The papers in this special issue represent some exciting current directions in the theoretical study of machine learning. The papers were selected by special invitation, and further reviewed using the usual rigorous Algorithmica process. We aimed to select papers that brought mathematical analysis to bear to guide the design of machine learning algorithms in new ways. As you will see, significant progress is being made in unsupervised learning of models of using latent variables to capture structure in the data, in new forms of bounds that describe in more detail how algorithms and data interact, and in active algorithms to reduce human labeling effort.
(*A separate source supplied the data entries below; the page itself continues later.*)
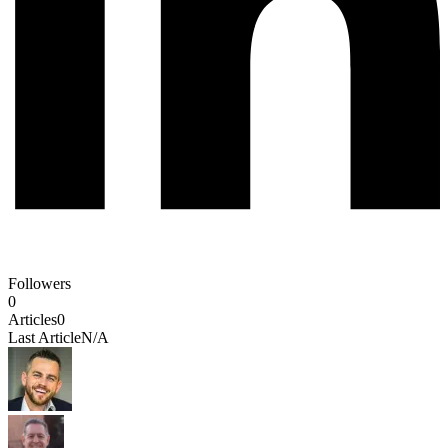
Followers
0
Articles
0
Last Article
N/A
Also, theoretically-inspired tools for algorithm design are being brought to bear on some unexpected new problems that substantially expand the range of scenarios where they can be applied.

In “A Spectral Algorithm for Latent Dirichlet Allocation”, Hsu et al describe a provably efficient algorithm for learning topic models in which an observation can be an instance of multiple topics; their analysis applies in the practically popular case of Latent Dirichlet Allocation. “Provable ICA with Unknown Gaussian Noise, and Implications for Gaussian Mixtures and Autoencoders”, by Arora et al, presents new algorithmic tools for Independent Component Analysis, a popular model for blind signal separation; these tools lead to algorithms with strong theoretical guarantees. In “Randomized partition trees for nearest neighbor search”, Dasgupta and Sinha provide new tools for analyzing recently proposed practical variants of the \(k-\hbox {d}\) tree, that capture the amenability of inputs to the new algorithms, enabling analysis that departs from the worst case. In “Randomized Algorithms for Low-Rank Matrix Factorizations: Sharp Performance Bounds”, Candès and Witten perform a new analysis of a randomized algorithm for low-rank approximation of matrices previously proposed by Martinsson, Rokhlin and Tygert, along with lower bounds that match up to the leading constants. Balcan and Feldman, in “Statistical Active Learning Algorithms for Noise Tolerance and Differential Privacy,” develop a modification to the Statistical Query model of Kearns that allows design of label-efficient noise-tolerant active learning algorithms that also have strong privacy guarantees. Daskalakis, Diakonikolas and Servedio, in “Learning Poisson Binomial Distributions,” provide an algorithm for the fundamental problem of learning sums of independent Boolean variables, called Poisson Binomial Distributions, with excellent bounds on the amount of data and computation required.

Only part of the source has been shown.